Material and method
The study is based on retrospective data from the registries of the six police districts and eleven hospitals with an accident and emergency function in Northern Norway, including Svalbard, for the years 2013 and 2014.
The sample includes children and adults in Northern Norway who died or were hospitalised in connection with the use of ATVs or snowmobiles during this period. From the police we collected information on fatalities, and from the hospitals on both fatalities and injuries (hospitalisations). Injured persons who were treated by the primary health services or in outpatient departments were not included. Incidents that occurred near the borders with Sweden and Finland were registered in the county where the injured person was hospitalised.

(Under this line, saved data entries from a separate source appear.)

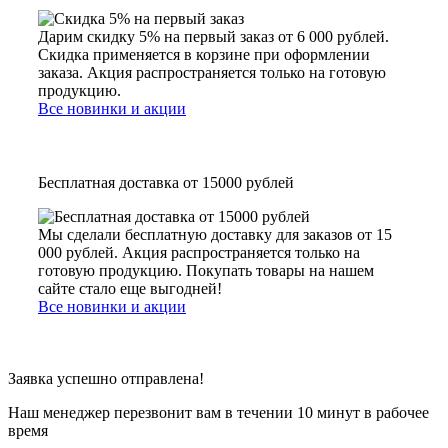
Дарим скидку 5% на первый заказ от 6 000 рублей.
Скидка применяется в корзине при оформлении
заказа. Акция распространяется только на готовую
продукцию.
Все новинки и акции
Бесплатная доставка от 15000 рублей
Мы сделали бесплатную доставку для заказов от 15
000 рублей. Акция распространяется только на
готовую продукцию. Покупать товары на нашем
сайте стало еще выгодней!
Все новинки и акции
Заявка успешно отправлена!
Наш менеджер перезвонит вам в течении 10 минут в рабочее
время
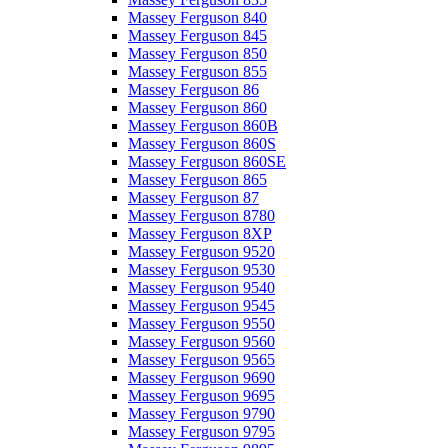
Massey Ferguson 840
Massey Ferguson 845
Massey Ferguson 850
Massey Ferguson 855
Massey Ferguson 86
Massey Ferguson 860
Massey Ferguson 860B
Massey Ferguson 860S
Massey Ferguson 860SE
Massey Ferguson 865
Massey Ferguson 87
Massey Ferguson 8780
Massey Ferguson 8XP
Massey Ferguson 9520
Massey Ferguson 9530
Massey Ferguson 9540
Massey Ferguson 9545
Massey Ferguson 9550
Massey Ferguson 9560
Massey Ferguson 9565
Massey Ferguson 9690
Massey Ferguson 9695
Massey Ferguson 9790
Massey Ferguson 9795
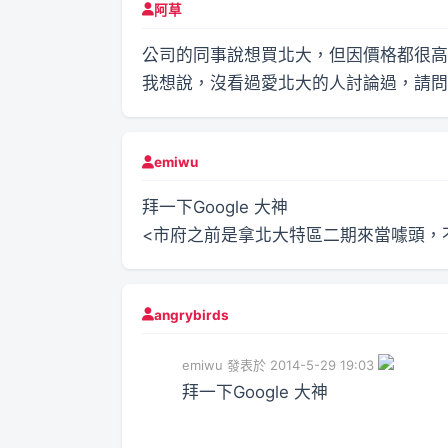
阿草
公司的同事說想買北大，但因價格都很高
我想說，沒看過愛北大的人討論過，請問
emiwu
拜一下Google 大神
<市府之前是拿北大特區二期來當噱頭，
angrybirds
emiwu 發表於 2014-5-29 19:03
拜一下Google 大神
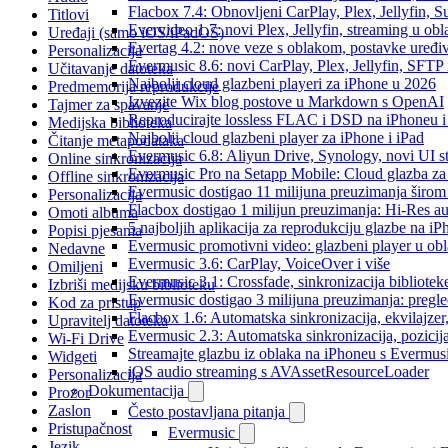
Flacbox 7.4: Obnovljeni CarPlay, Plex, Jellyfin,
Titlovi
Evervideo 1.7: novi Plex, Jellyfin, streaming u obl
Uređaji (samo iOS/iPadOS)
Evertag 4.2: nove veze s oblakom, postavke uređi
Personalizacija
Evermusic 8.6: novi CarPlay, Plex, Jellyfin, SFTP 
Učitavanje datoteka
Najbolji cloud glazbeni playeri za iPhone u 2026
Predmemorija reprodukcije
Izvezite Wix blog postove u Markdown s OpenAI
Tajmer za spavanje
Reproducirajte lossless FLAC i DSD na iPhoneu 
Medijska biblioteka
Najbolji cloud glazbeni player za iPhone i iPad
Čitanje metapodataka
Evermusic 6.8: Aliyun Drive, Synology, novi UI st
Online sinkronizacija
Evermusic Pro na Setapp Mobile: Cloud glazba za
Offline sinkronizacija
Evermusic dostigao 11 milijuna preuzimanja širom 
Personalizacija
Flacbox dostigao 1 milijun preuzimanja: Hi-Res a
Omoti albuma
5 najboljih aplikacija za reprodukciju glazbe na i
Popisi pjesama
Evermusic promotivni video: glazbeni player u ob
Nedavne
Evermusic 3.6: CarPlay, VoiceOver i više
Omiljeni
Evermusic 3.1: Crossfade, sinkronizacija bibliotek
Izbriši medijsku biblioteku
Evermusic dostigao 3 milijuna preuzimanja: pregle
Kod za pristup
Flacbox 1.6: Automatska sinkronizacija, ekvilajz
Upravitelj datoteka
Evermusic 2.3: Automatska sinkronizacija, pozicij
Wi-Fi Drive
Streamajte glazbu iz oblaka na iPhoneu s Evermu
Widgeti
iOS audio streaming s AVAssetResourceLoader
Personalizacija
Dokumentacija
Prozor
Zaslon
Često postavljana pitanja
Pristupačnost
Evermusic
Jezik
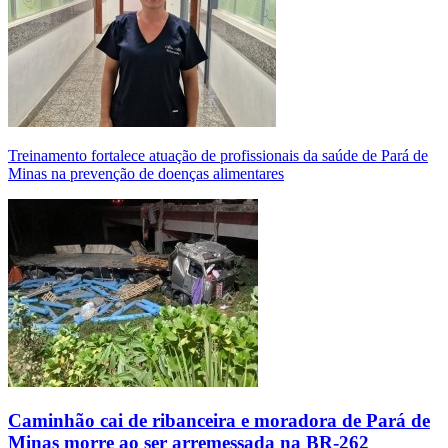
Treinamento fortalece atuação de profissionais da saúde de Pará de
Minas na prevenção de doenças alimentares
Caminhão cai de ribanceira e moradora de Pará de
Minas morre ao ser arremessada na BR-262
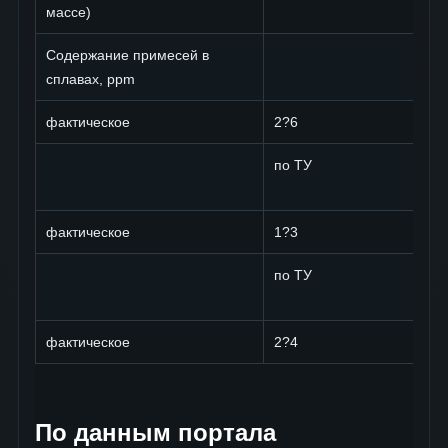
массе)
Содержание примесей в
сплавах, ppm
фактическое
2?6
по ТУ
фактическое
1?3
по ТУ
фактическое
2?4
По данным портала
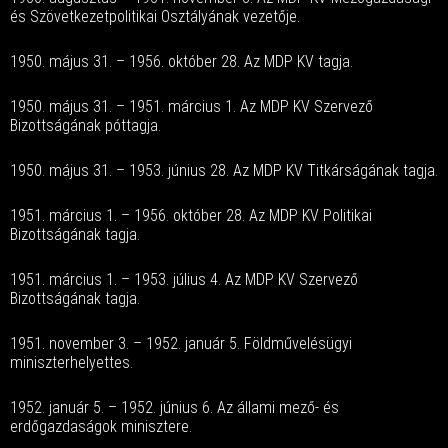
és Szövetkezetpolitikai Osztályának vezetője.
1950. május 31. – 1956. október 28. Az MDP KV tagja.
1950. május 31. – 1951. március 1. Az MDP KV Szervező
Bizottságának póttagja.
1950. május 31. – 1953. június 28. Az MDP KV Titkárságának tagja.
1951. március 1. – 1956. október 28. Az MDP KV Politikai
Bizottságának tagja.
1951. március 1. – 1953. július 4. Az MDP KV Szervező
Bizottságának tagja.
1951. november 3. – 1952. január 5. Földművelésügyi
miniszterhelyettes.
1952. január 5. – 1952. június 6. Az állami mező- és
erdőgazdaságok minisztere.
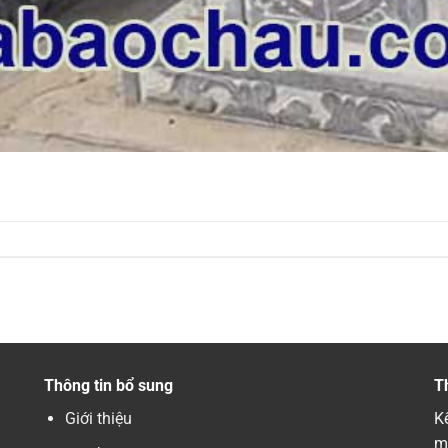
Thông tin bổ sung
T
Giới thiệu
Kế
m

Police officers retrieved data on fatalities in a manual review of their records, and the trauma registrars in the hospitals retrieved data on fatalities and injuries from all trauma registries and patient records. The trauma reporting forms were reviewed manually, and patient records were consulted for further information as required. Some hospitals also had overviews of hospitalisations associated with the use of ATVs and snowmobiles in which the injured person had not been admitted as a trauma patient. These were included. To avoid double entries, personal ID numbers were used to collate data, in accordance with the approvals for the study, while later analyses were undertaken on a de-identified data file. In addition, we used Google to search for media reports on deaths linked to the use of ATVs and snowmobiles, with the search terms ATV, firhjuling [four-wheeler], snøscooter, snøskuter [snowmobile], dødsulykke [fatal accident], dødsfall [fatality], døde [died], omkom, omkommet [killed]. To exclude double entries, we collated the media information on vehicles, dates, gender and accident location with the data from the police and hospitals. Fatalities discovered by internet searches were not reported among the other fatalities in our study, but were included as a separate group.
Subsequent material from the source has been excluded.